Para o produtor Clemilson de Andrade, a mudança traz bons resultados. São cinco berçários na propriedade, e nos dois ciclos ocorridos foram produzidas 13,5 toneladas:

– O camarão sai daqui (berçário) fortalecido, e quando vai para o viveiro, consegue enfrentar qualquer alteração de temperatura ou doença.

Segurança e produtividade

Na época em que a doença viral se manifestou, os produtores não tiveram condições de seguir investindo devido ao prejuízo financeiro. A síndrome não é perigosa para o ser humano, mas quando acomete o camarão, pode dizimar todo o viveiro em poucos dias. Como outros países conseguiram driblar a doença e manter as produções, foi possível reproduzir esse modelo que tem dado certo até aqui.

A recuperação aparece em números: segundo o Instituto Brasileiro de Geografia e Estatística (IBGE), em 2018 a carcinicultura cresceu 11,4% em todo país na comparação com o ano anterior, chegando a 45,8 mil toneladas produzidas. Os números estimados pelo setor são um pouco mais expressivos. 

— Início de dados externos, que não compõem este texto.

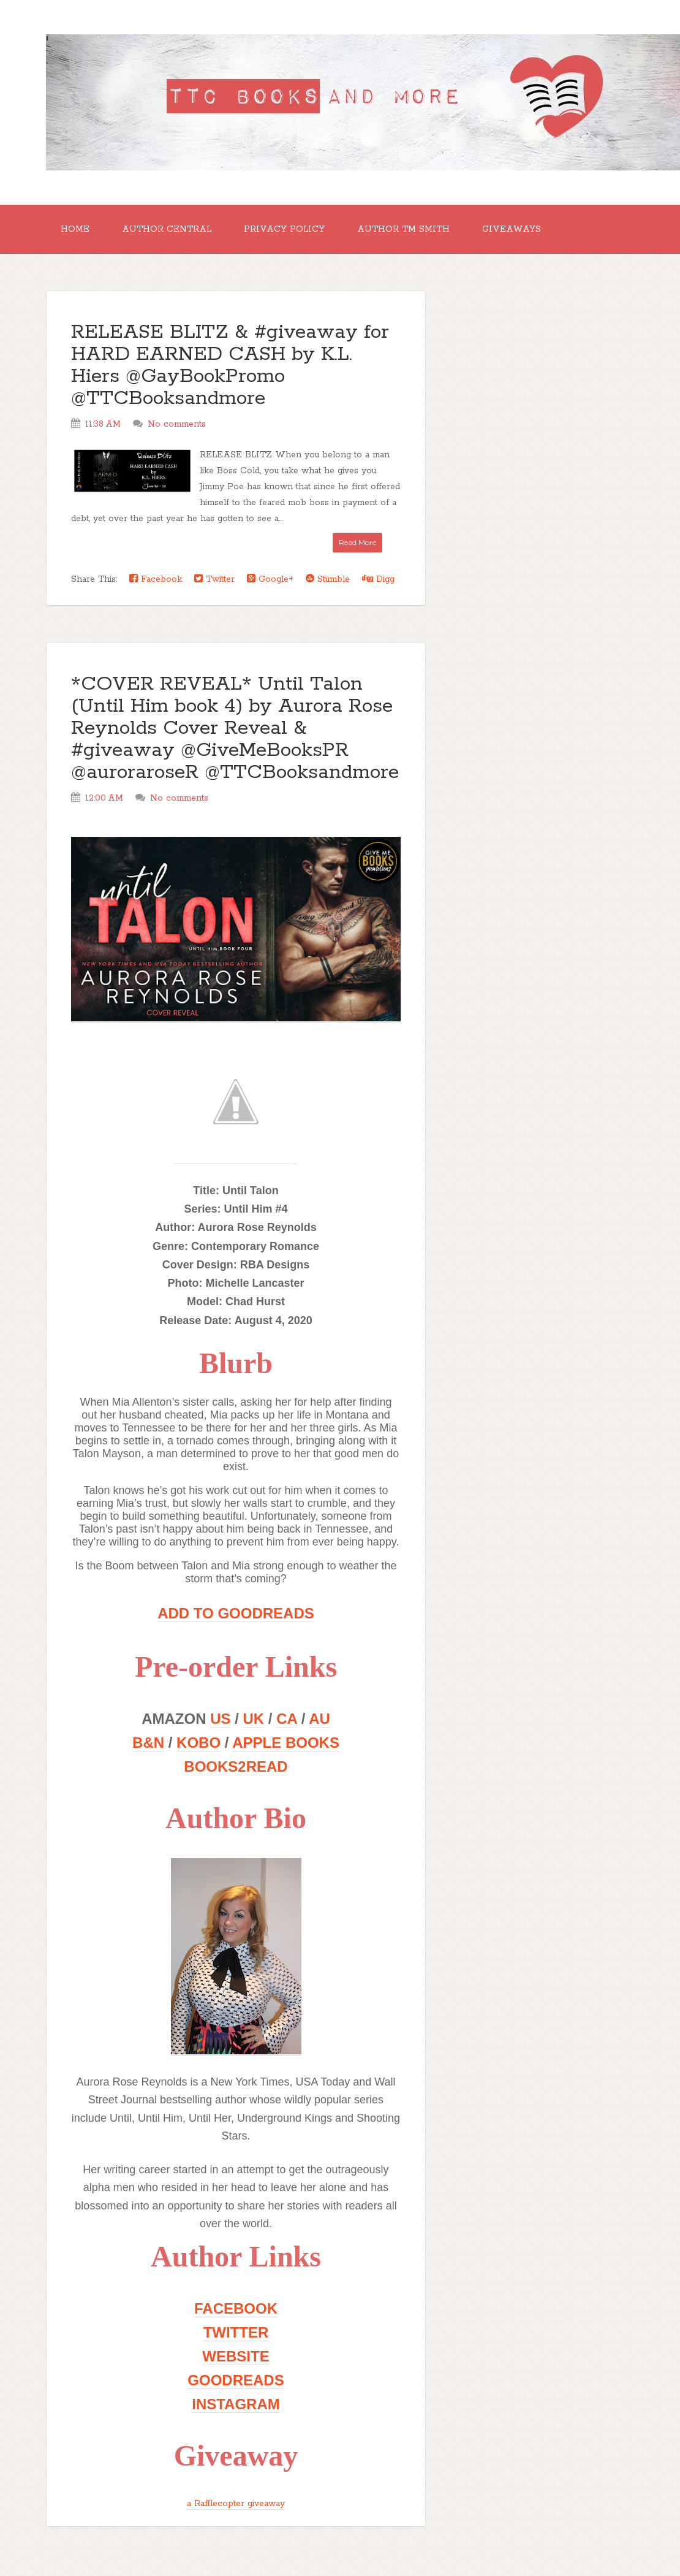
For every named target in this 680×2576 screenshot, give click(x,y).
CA (286, 1718)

O engenheiro de Pesca Itamar Rocha diz que no ano passado a produção de camarão marinho foi de 115 mil toneladas no Brasil. Desse total, 90 mil toneladas vieram da carcinicultura, 78,2%, e as outras 25 mil toneladas da pesca extrativa, que equivalem a 21,7% do volume total. Segundo Rocha, tudo foi absorvido pelo mercado interno.

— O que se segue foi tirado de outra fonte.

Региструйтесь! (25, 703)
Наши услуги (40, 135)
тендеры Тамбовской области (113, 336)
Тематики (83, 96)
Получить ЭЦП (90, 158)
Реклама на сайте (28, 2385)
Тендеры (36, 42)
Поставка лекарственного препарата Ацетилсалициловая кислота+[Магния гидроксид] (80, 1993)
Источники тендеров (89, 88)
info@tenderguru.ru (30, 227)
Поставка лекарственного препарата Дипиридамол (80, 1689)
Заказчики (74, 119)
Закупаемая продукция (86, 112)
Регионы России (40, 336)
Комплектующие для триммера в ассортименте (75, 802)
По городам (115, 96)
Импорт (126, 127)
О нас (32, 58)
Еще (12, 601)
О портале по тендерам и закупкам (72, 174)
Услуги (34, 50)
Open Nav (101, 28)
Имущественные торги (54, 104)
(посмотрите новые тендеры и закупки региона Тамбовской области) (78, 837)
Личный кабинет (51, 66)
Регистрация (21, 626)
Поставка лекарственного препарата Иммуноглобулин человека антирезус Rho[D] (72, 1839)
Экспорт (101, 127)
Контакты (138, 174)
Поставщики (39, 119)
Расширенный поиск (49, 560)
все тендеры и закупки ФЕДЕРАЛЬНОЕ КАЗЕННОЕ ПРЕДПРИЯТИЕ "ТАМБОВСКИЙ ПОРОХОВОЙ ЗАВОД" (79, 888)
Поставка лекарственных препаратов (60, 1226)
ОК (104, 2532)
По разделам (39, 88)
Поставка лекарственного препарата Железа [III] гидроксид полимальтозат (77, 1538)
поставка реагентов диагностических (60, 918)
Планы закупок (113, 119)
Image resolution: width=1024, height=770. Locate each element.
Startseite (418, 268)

Para o coordenador de Aquicultura e Pesca Artesanal da Epagri, Luiz Rodrigo Mota Vicente, a mudança nos modelos de produção é que pode garantir uma retomada sustentável da atividade no Estado. 

Na avaliação do médico veterinário, a utilização dos sistemas bifásicos e trifásicos é o caminho. Com as estufas na fase de criação, o tempo de exposição do camarão nos viveiros é reduzido. No ambiente aberto é onde está o vírus, que pode aproveitar mudanças climáticas bruscas para se manifestar. Uma pós-larva fortalecida tem mais chance de sobreviver durante a engorda.
Na pesquisa, surge um meio para a retomada

Para fomentar ainda mais a produção segura e sustentável do camarão em cativeiro, o campus de Laguna da Universidade do Estado de Santa Catarina (Udesc) criou um Grupo de Interesse em Carcinicultura. Sob o comando do professor Giovanni Lemos de Mello, comunidade acadêmica e produtores se reúnem para buscar soluções para problemas do dia a dia.

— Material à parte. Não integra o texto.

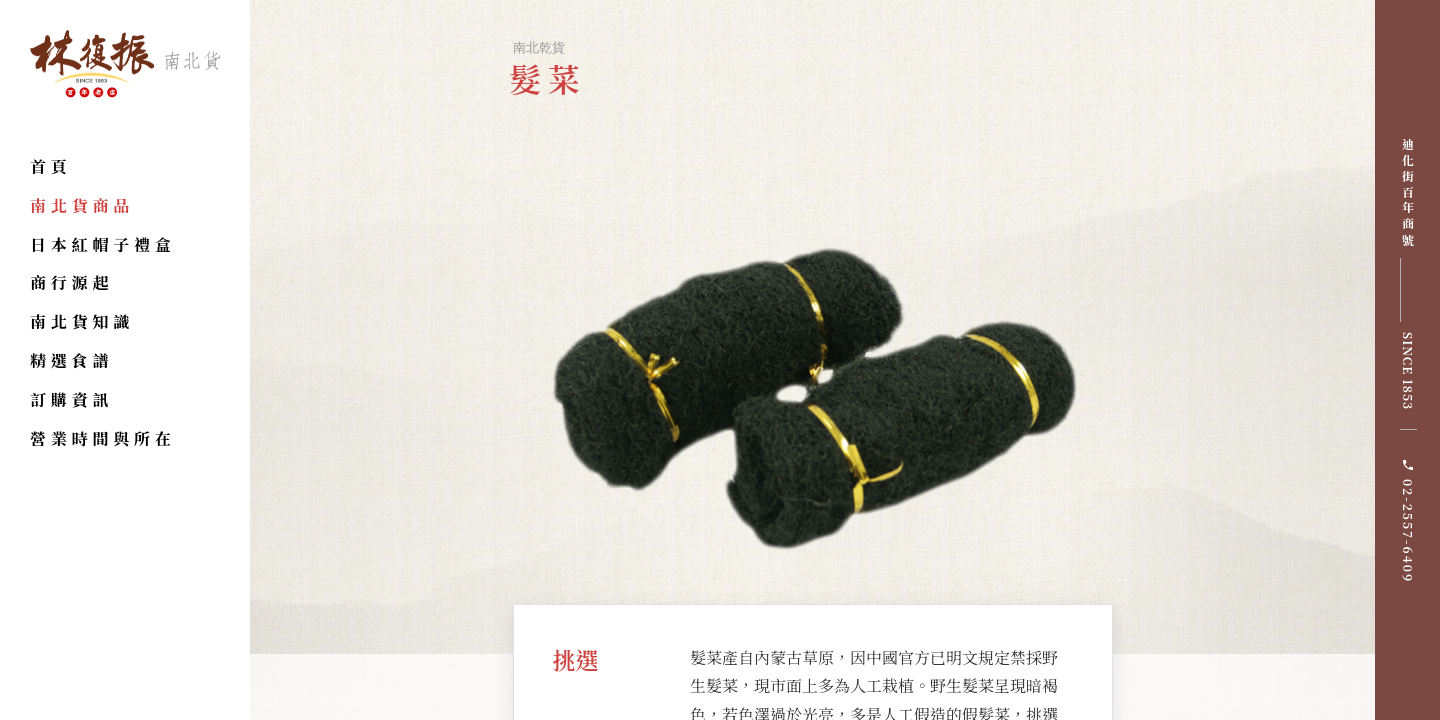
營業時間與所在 (103, 438)
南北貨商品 (82, 205)
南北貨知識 (82, 321)
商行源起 (71, 282)
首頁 (51, 166)
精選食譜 (71, 360)
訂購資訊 (71, 399)
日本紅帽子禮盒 (103, 244)
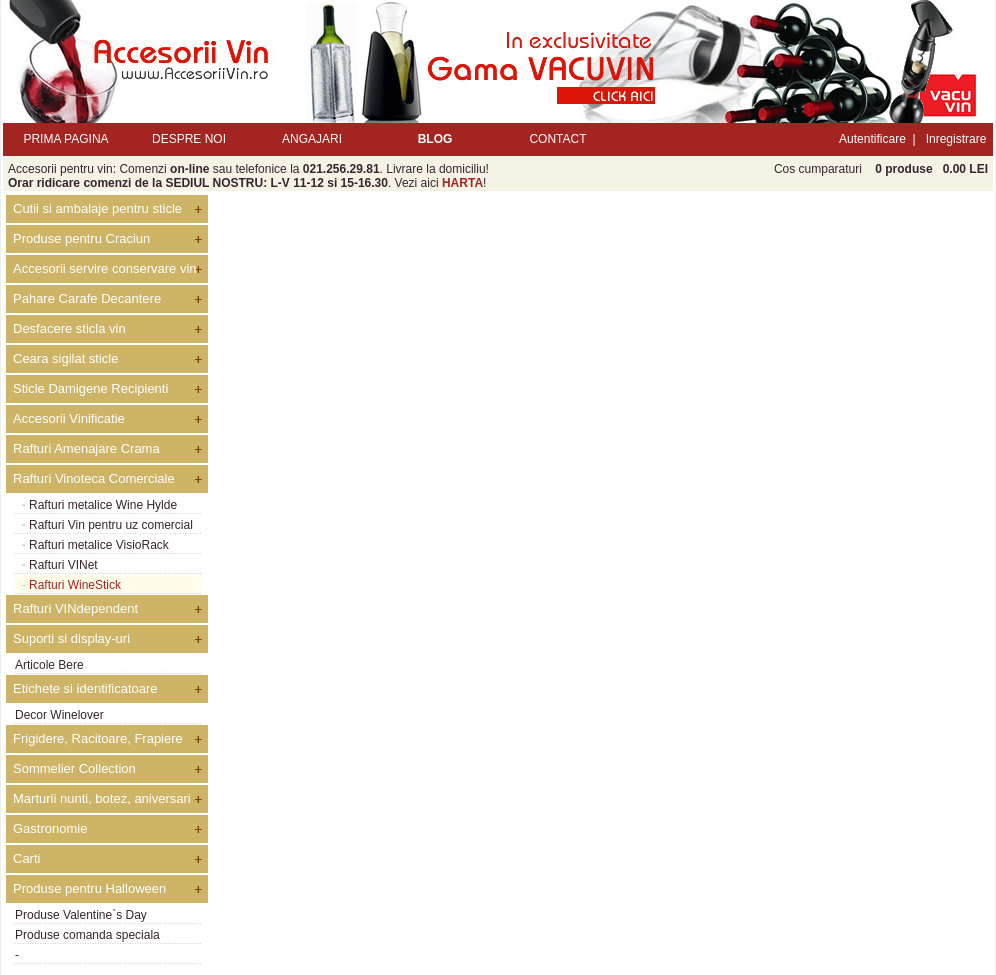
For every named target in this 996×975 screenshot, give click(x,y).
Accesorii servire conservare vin (105, 268)
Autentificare (872, 139)
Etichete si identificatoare (85, 688)
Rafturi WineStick (75, 585)
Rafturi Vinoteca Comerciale (94, 478)
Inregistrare (956, 139)
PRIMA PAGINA (65, 139)
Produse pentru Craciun (81, 238)
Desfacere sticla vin (69, 328)
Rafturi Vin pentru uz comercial (111, 525)
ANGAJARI (312, 139)
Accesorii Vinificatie (69, 418)
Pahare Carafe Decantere (87, 298)
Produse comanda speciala (87, 935)
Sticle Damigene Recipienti (90, 388)
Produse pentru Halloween (89, 888)
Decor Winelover (59, 715)
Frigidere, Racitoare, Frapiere (98, 738)
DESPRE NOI (189, 139)
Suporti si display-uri (71, 638)
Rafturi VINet (63, 565)
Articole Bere (49, 665)
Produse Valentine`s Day (81, 915)
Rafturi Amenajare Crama (86, 448)
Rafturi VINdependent (75, 608)
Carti (26, 858)
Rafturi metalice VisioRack (99, 545)
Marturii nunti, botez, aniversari (102, 798)
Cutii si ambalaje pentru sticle (97, 208)
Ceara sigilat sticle (66, 358)
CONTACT (557, 139)
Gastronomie (50, 828)
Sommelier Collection (74, 768)
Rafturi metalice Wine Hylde (103, 505)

Além da adesão das fazendas aos berçários intensivos, outras novidades surgem no setor. Um dos investimentos mais recentes na região é na produção em circuito fechado, no sistema de bioflocos. Em uma área bem menor, todo processo é acompanhado em detalhes, sem trocas de água. Ali, as bactérias heterotróficas e nitrificantes fazem todo o trabalho de manutenção da qualidade de água dos tanques, o que estimula a produção desses bioflocos microbianos, que também servem de alimento para o camarão.

Nesse sistema intensivo, é possível acondicionar uma média de 300 a 400 camarões por metro cúbico, enquanto nos viveiros convencionais, a média é de 15 a 20. A produtividade pode ser até 20 vezes maior. Entretanto, o investimento para implantar esse formato é mais elevado. Calcula-se por volta de R$ 2,5 milhões por hectare o custo de uma fazenda de produção de camarões marinhos em sistema de bioflocos.

Para Mello, o cultivo de camarão nos moldes tradicionais nada tem a ver com o camarão do futuro. Para os próximos anos, o ambiente será cada vez mais controlado e com padrões rígidos de bioseguridade. A doença não acabou, mas com o manejo correto, é possível conviver com ela sem que haja prejuízo. O momento é de cautela e de remodelar a produção, para que Santa Catarina possa, aos poucos, retomar o lugar de destaque na carcinicultura.

– As fazendas que investiram no sistema bifásico, de berçário e engorda, têm resultados promissores. Porém, ainda não se pode dizer que existe um pacote tecnológico pronto e definitivo. O berçário é uma ferramenta indispensável para essa carcinicultura do futuro que a gente imagina – projeta Mello.